Q - Anne-Claire Legendre, au Burkina, la junte militaire qui est au pouvoir a donné un mois à la France pour qu’elle rapatrie les 400 militaires présents sur son sol. La France va-t-elle s’exécuter ?

R - Comme nous l’avons déclaré, il y a une semaine, nous avons reçu en effet une dénonciation de l’accord de 2018, qui prévoyait la présence sur le territoire du Burkina Faso d’un détachement français de lutte contre le terrorisme. Et nous avons donc accusé réception de cette décision. Nous agissons toujours dans le respect des souverainetés des États. Nous agissons à leur demande…

Q - Donc les militaires français vont faire leurs valises ?

R - … et donc, cette décision, elle sera évidemment suivie. C’est au Président de la République, comme l’a indiqué le ministre des armées, de décider du calendrier. Mais en tout état de cause, cette décision sera mise en oeuvre, en bon ordre, en transparence et en coordination avec les autorités burkinabè, comme nous l’avons fait partout au Sahel.

Q - Mais pas forcément dans le délai fixé par le Burkina Faso ?

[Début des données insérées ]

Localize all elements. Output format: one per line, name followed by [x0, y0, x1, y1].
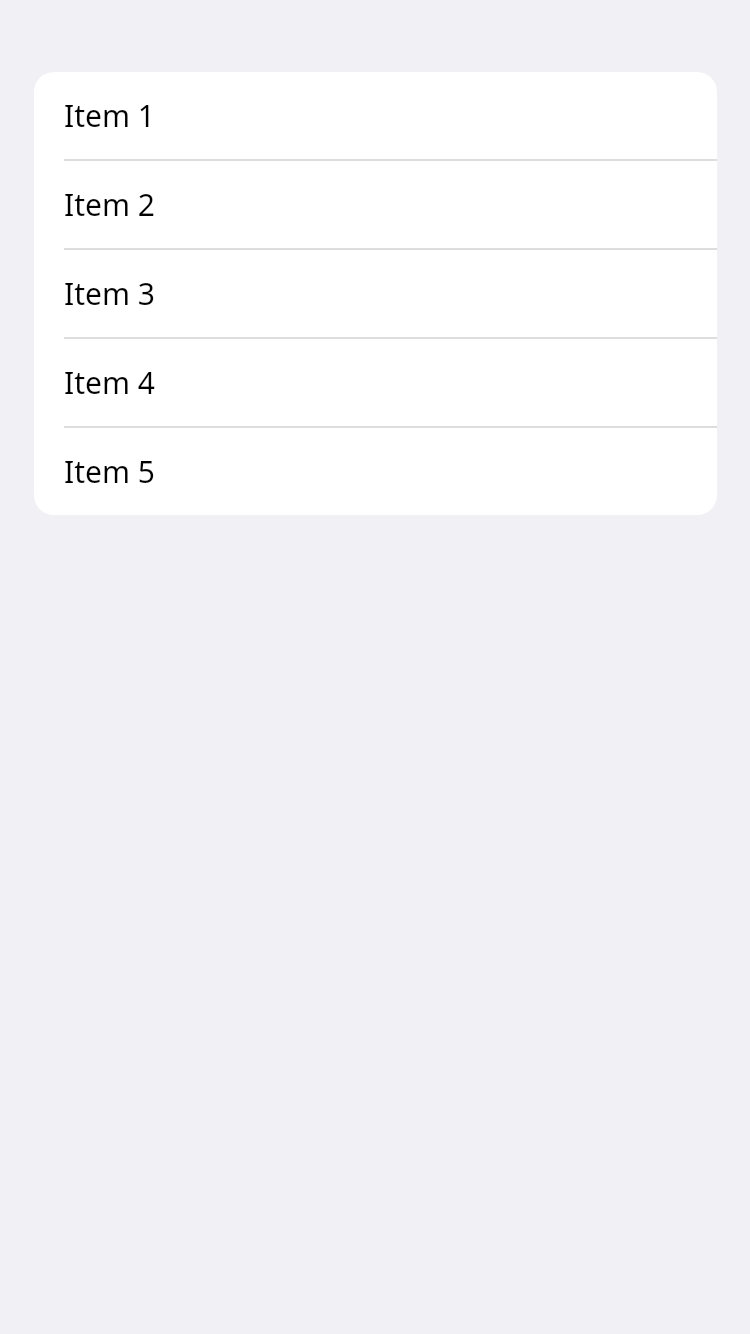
- button[interactable]: Item 5: [34, 428, 717, 515]
- button[interactable]: Item 2: [34, 161, 717, 248]
- staticText: Item 3: [64, 273, 155, 314]
- staticText: Item 4: [64, 362, 155, 403]
- staticText: Item 1: [64, 95, 155, 136]
- staticText: Item 2: [64, 184, 155, 225]
- staticText: Item 5: [64, 451, 155, 492]
- button[interactable]: Item 4: [34, 339, 717, 426]
- button[interactable]: Item 3: [34, 250, 717, 337]
- button[interactable]: Item 1: [34, 72, 717, 159]
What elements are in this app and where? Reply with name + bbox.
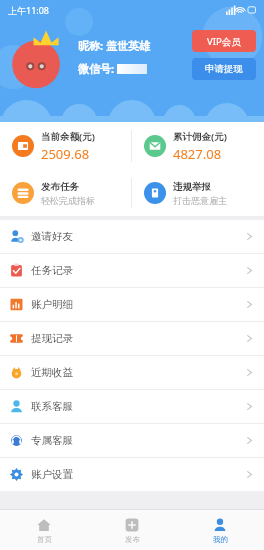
button[interactable]: 任务记录	[0, 254, 264, 287]
staticText: 我的	[213, 535, 228, 544]
staticText: 4827.08	[173, 145, 222, 163]
button[interactable]: 发布	[88, 510, 176, 550]
staticText: 微信号:	[78, 61, 115, 76]
button[interactable]: 账户明细	[0, 288, 264, 321]
staticText: 账户明细	[31, 298, 73, 311]
button[interactable]: 联系客服	[0, 390, 264, 423]
staticText: 轻松完成指标	[41, 195, 95, 206]
staticText: 提现记录	[31, 332, 73, 345]
button[interactable]: 近期收益	[0, 356, 264, 389]
button[interactable]: 首页	[0, 510, 88, 550]
staticText: VIP会员	[207, 35, 241, 48]
staticText: 上午11:08	[8, 4, 50, 16]
staticText: 账户设置	[31, 468, 73, 481]
staticText: 近期收益	[31, 366, 73, 379]
button[interactable]: 违规举报	[132, 170, 264, 216]
staticText: 当前余额(元)	[41, 130, 95, 143]
button[interactable]: 发布任务	[0, 170, 131, 216]
staticText: 发布任务	[41, 181, 79, 193]
button[interactable]: VIP会员	[192, 30, 256, 52]
button[interactable]: 累计佣金(元)	[132, 122, 264, 170]
button[interactable]: 我的	[176, 510, 264, 550]
staticText: 首页	[37, 535, 52, 544]
staticText: 打击恶意雇主	[173, 195, 227, 206]
button[interactable]: 邀请好友	[0, 220, 264, 253]
button[interactable]: 提现记录	[0, 322, 264, 355]
staticText: 违规举报	[173, 181, 211, 193]
staticText: 申请提现	[205, 63, 243, 75]
staticText: 专属客服	[31, 434, 73, 447]
button[interactable]: 账户设置	[0, 458, 264, 491]
staticText: 联系客服	[31, 400, 73, 413]
staticText: 任务记录	[31, 264, 73, 277]
button[interactable]: 申请提现	[192, 58, 256, 80]
staticText: 累计佣金(元)	[173, 130, 227, 143]
staticText: 2509.68	[41, 145, 90, 163]
button[interactable]: 专属客服	[0, 424, 264, 457]
staticText: 邀请好友	[31, 230, 73, 243]
button[interactable]: 当前余额(元)	[0, 122, 131, 170]
staticText: 发布	[125, 535, 140, 544]
staticText: 昵称: 盖世英雄	[78, 38, 150, 53]
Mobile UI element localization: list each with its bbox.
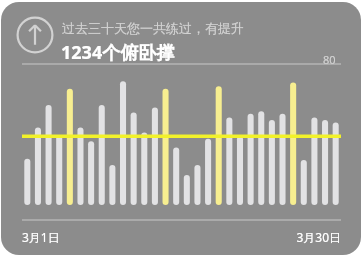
staticText: 3月1日 (22, 229, 60, 245)
staticText: 过去三十天您一共练过，有提升 (62, 20, 244, 36)
staticText: 80 (323, 52, 336, 67)
staticText: 1234个俯卧撑 (61, 40, 175, 65)
button[interactable]: Improved (16, 16, 54, 54)
staticText: 3月30日 (291, 229, 341, 247)
button[interactable]: Improved (1, 2, 361, 255)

R - Je n’ai pas de détails sur la partie opérationnelle ; cela relève du ministère des armées. Mais nous avons évidemment pour intention de respecter nos accords et de nous en tenir au respect de la souveraineté des États.

Q - Ce scénario, il s’est déjà produit dans d’autres pays d’Afrique, Centrafrique et Mali notamment. À chaque fois que la France s’en va, une montée en puissance du rôle de la Russie et de la milice Wagner. À votre connaissance, ces mercenaires russes sont-ils déjà présents aujourd’hui au Burkina ?

R - Je n’ai pas d’information à cet égard.

Q - Aucune information ?

R - Je n’ai pas d’information à vous communiquer à cet égard.

Q - Ça changerait quelque chose à la situation ou pas ?

R - Ce que nous voyons, aujourd’hui, du déploiement de cette milice en Afrique, c’est une politique systématique de spoliation, d’exactions vis-à-vis des populations locales, et surtout de perte de souveraineté des États. Nous le voyons au Mali, où la situation sécuritaire s’est très gravement dégradée depuis l’arrivée de Wagner sur le territoire. Nous avons pu voir la même chose en République centrafricaine et au Mozambique, où cette milice s’est livrée à des exactions et des pillages des ressources. Cette situation est bien connue de tous les dirigeants africains aujourd’hui.

Q - Merci à vous, Anne-Claire Legendre, porte-parole du Quai d’Orsay, « grand témoin » de France Info.